Oregon's pastoral Rogue Valley, the home of Matinee At The Bijou, is much better known for pear orchards than showbiz, but MATB is far from Southern Oregon's first brush with the big time.
Vance DeBar Colvig was just one local product to make a significant impact on the entertainment industry. Born in nearby Jacksonville in 1892, his schoolboy compatriots, inspired by young Vance’s abundant freckles, dubbed him “Pinto, the human leopard.” The freckles eventually faded, but the name stuck and helped launch Colvig on a trajectory that would leave an impact on several of the lively arts.
After attending Oregon Agricultural College in Corvallis, Pinto’s first of many careers was with the circus, performing as a clown and "squeaky clarinet player." Pinto then found work as a newspaper cartoonist, first in Nevada, later with the San Francisco Bulletin and Chronicle, which led to a partnership producing animated cartoons. In 1915 his Animated Films Corporation produced the world’s first feature-length cartoon, “Creation.”

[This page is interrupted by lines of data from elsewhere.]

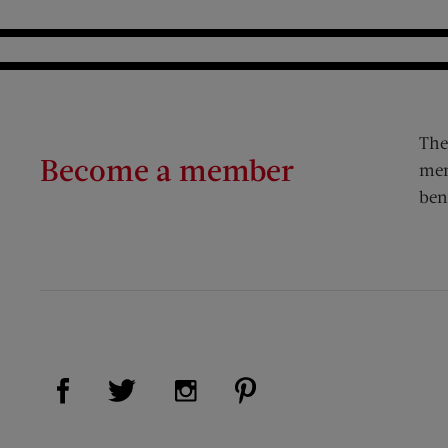
The
Become a member
mem
ben
Visit Us on Facebook (opens new window)
Visit Us on Pinterest (op
Visit Us on Twitter (opens new window)
Visit Us on Instagram (opens new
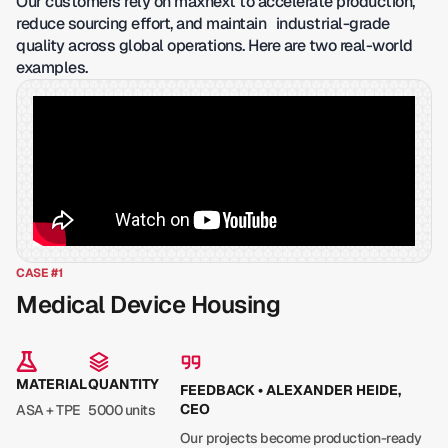
Our customers rely on maxnext to accelerate production,
reduce sourcing effort, and maintain industrial-grade
quality across global operations. Here are two real-world
examples.
CASE #1
Medical Device Housing
MATERIAL
QUANTITY
FEEDBACK • ALEXANDER HEIDE,
CEO
ASA + TPE
5000 units
Our projects become production-ready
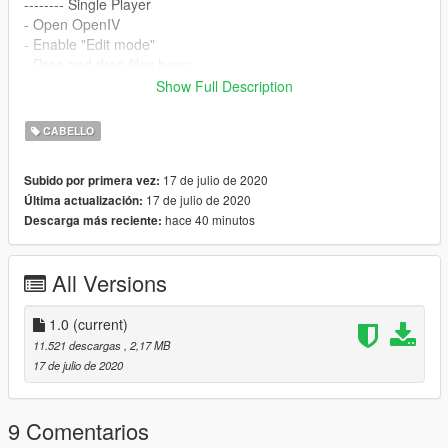
-------- Single Player
- Open OpenIV
- Enable "Edit mode"
- Drag and drop files here:
mods\update\x64\dlcpacks\mpbiker\dlc.rpf\x64\models\cdimag
Show Full Description
es\mpbiker_female.rpf\mp_f_freemode_01_mp_f_bikerdlc_01\
--------
CABELLO
Hair credits go to:
Nightcrawler Sims
17 de julio de 2020
Subido por primera vez:
Converted, rigged, edited by:
grzybeek
17 de julio de 2020
Última actualización:
hace 40 minutos
Descarga más reciente:
All Versions
1.0
(current)
11.521 descargas
, 2,17 MB
17 de julio de 2020
9 Comentarios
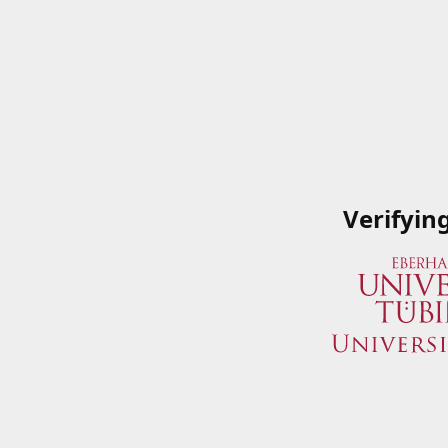
Verifyin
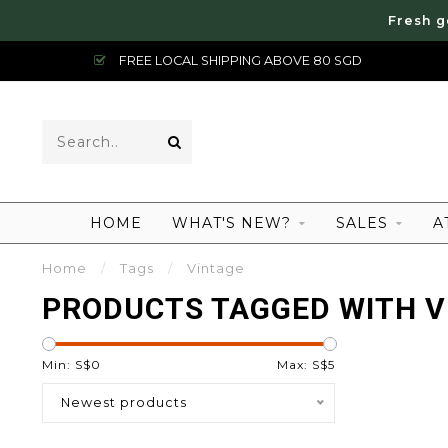
Fresh g
FREE LOCAL SHIPPING ABOVE 80 SGD
HOME
WHAT'S NEW?
SALES
A
Home
/
Tags
/
Vintage
PRODUCTS TAGGED WITH V
Min: S$
0
Max: S$
5
Newest products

AFC didn’t survive World War I, so Pinto began his own studio; Encyclopedia Brittanica credits him with the world's first color cartoon, 1919’s "Pinto's Prizma Comedy Review." In Southern California in 1928 Pinto and Walter Lantz produced one of the world’s first talking cartoons, "Blue Notes," with Bolivar the Talking Ostrich. All three cartoons are now apparently lost, though five frames of “Creation” survive among Pinto's papers at the Southern Oregon Historical Society.
1924 had brought Pinto to Hollywood and live film. Pinto worked as a gag man, scenarist and title writer for Mack Sennett, Jack White, Harold Lloyd and many others; he also often appeared before the silent camera in small comic roles. Then, as Pinto tells it, Mack Sennett gave him the go-ahead to a suggestion for a cartoon gag in one of his short subjects. This introduced animation into live-action comedy and brought Pinto back to pen and ink, hand-drawing explosions or swarms of bees onto frames of celluloid to bedevil the live comedians.

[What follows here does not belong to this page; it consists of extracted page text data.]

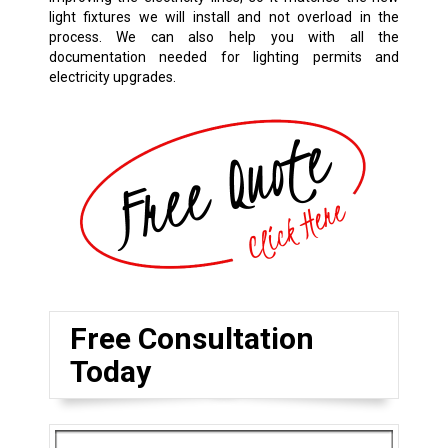
light fixtures we will install and not overload in the
process. We can also help you with all the
documentation needed for lighting permits and
electricity upgrades.
Free Consultation
Today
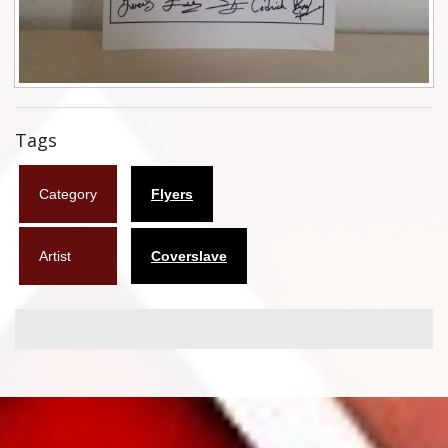
Flyers
Coasters
Calendars
Tags
Box sets
Category
Flyers
Various
West Ham United
Artist
Coverslave
UMD
Blu-ray
DVD-Audio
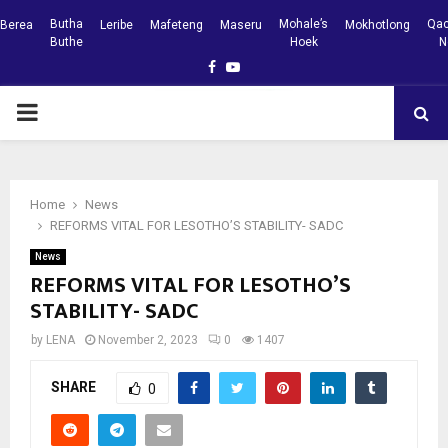
Butha
Mohale’s
Qac
Berea
Leribe
Mafeteng
Maseru
Mokhotlong
Buthe
Hoek
N
Facebook
Youtube
PRIMARY
MENU
Home
News
REFORMS VITAL FOR LESOTHO’S STABILITY- SADC
News
REFORMS VITAL FOR LESOTHO’S
STABILITY- SADC
by
LENA
November 2, 2023
0
1407
SHARE
0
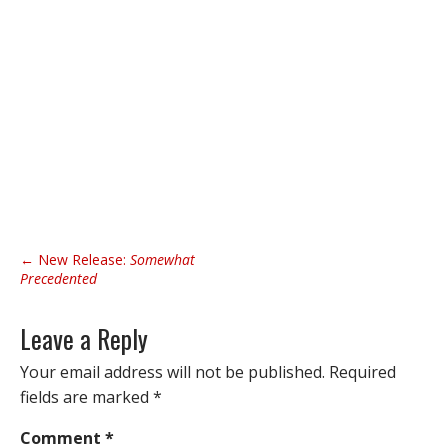
P
← New Release:
Somewhat
o
Precedented
s
t
Leave a Reply
n
Your email address will not be published.
Required
a
fields are marked
*
v
i
Comment
*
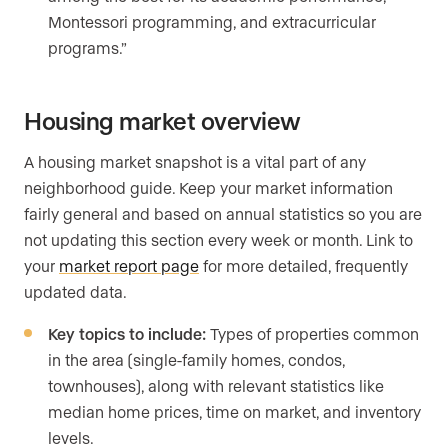
Montessori programming, and extracurricular
programs.”
Housing market overview
A housing market snapshot is a vital part of any
neighborhood guide. Keep your market information
fairly general and based on annual statistics so you are
not updating this section every week or month. Link to
your
market report page
for more detailed, frequently
updated data.
Key topics to include:
Types of properties common
in the area (single-family homes, condos,
townhouses), along with relevant statistics like
median home prices, time on market, and inventory
levels.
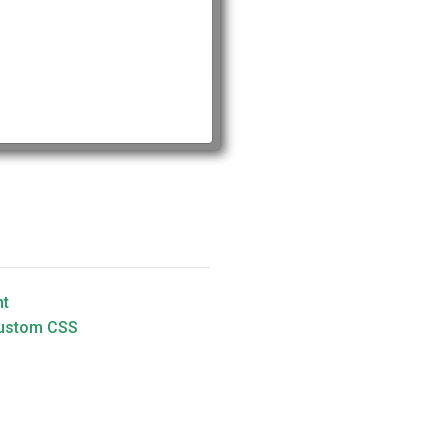
nt
Custom CSS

The advent of sound drove Pinto from silent comedy to Walt Disney Studios, where he continued as a gag man, co-wrote “Who’s Afraid of the Big Bad Wolf,” and found yet a new career in sound effects and character voices. He barked for Pluto and spoke for the Practical Pig, Grumpy and Sleepy, and was the voice of Goofy for the next thirty-five years. Pinto also voiced Popeye’s Bluto for Fleischer Studios and for decades produced a broad range of freelance voice work for radio, cartoons and film. Several Munchkins in “The Wizard of Oz” speak and sing in Pinto Colvig’s voice, including the one who sounds exactly like his Gabby from Fleischer’s “Gulliver’s Travels.”

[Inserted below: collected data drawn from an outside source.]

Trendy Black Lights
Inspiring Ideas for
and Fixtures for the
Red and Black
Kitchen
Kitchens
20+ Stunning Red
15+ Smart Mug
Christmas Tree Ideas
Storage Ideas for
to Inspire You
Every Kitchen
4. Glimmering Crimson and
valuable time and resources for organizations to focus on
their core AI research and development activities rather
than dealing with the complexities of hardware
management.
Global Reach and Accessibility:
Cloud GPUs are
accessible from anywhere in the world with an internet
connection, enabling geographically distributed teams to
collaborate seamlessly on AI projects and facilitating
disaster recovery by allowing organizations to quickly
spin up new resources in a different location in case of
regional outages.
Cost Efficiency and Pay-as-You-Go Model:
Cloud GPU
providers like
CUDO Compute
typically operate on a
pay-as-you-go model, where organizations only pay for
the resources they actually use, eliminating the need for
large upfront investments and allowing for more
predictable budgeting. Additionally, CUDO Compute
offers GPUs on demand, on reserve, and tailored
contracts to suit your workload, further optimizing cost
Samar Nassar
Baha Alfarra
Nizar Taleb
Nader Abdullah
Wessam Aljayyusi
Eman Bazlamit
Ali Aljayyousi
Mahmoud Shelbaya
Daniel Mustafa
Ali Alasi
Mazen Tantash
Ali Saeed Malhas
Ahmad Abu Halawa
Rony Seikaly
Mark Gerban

In 1946 Walter Livingston contracted Pinto to write and record the original Bozo the Clown record albums; three years later he starred as the first TV Bozo, on KTTV in Los Angeles. The distinctive voice and delivery used by every Bozo since (including Pinto’s son, Vance Jr., who took up the role in 1959) has been in imitation of Pinto Colvig.
As a side note, in 1906 Pinto’s father decided to move the five miles from Jacksonville to the burgeoning town of Medford. Pinto was 14 and about to graduate from elementary school, so Judge Colvig bought a house across the street from the high school. He hadn’t anticipated, though, that his son would fail the required high school entrance exam--miserably. So at the age of 14 Pinto was a free man: His father was rich and powerful, he had no responsibilities, and he was living in the largest town in the area. Young Pinto became well-known in Medford; among the many he befriended was Frank Willeke, the railroad flagman on Main Street. Willeke was mildly retarded and universally described as the happiest man in town; Pinto later said that he “admired his simplicity.” Decades later Pinto told Walt Disney of his friend and imitated his distinctive laugh, and Medford’s Frank Willeke became the inspiration and model for Goofy.
Pinto left his mark on Medford literally, as well: On a brick of the old railroad station is Pinto’s name along with an arrow pointing toward Jacksonville, written in ink in a strangely familiar style. The handwriting is that of the Walt Disney logo—which itself is drawn in the hand lettering Pinto had used since his youth. After the adoption of that logo, Walt Disney himself had to learn to imitate Pinto Colvig’s penmanship to sign his own autographs.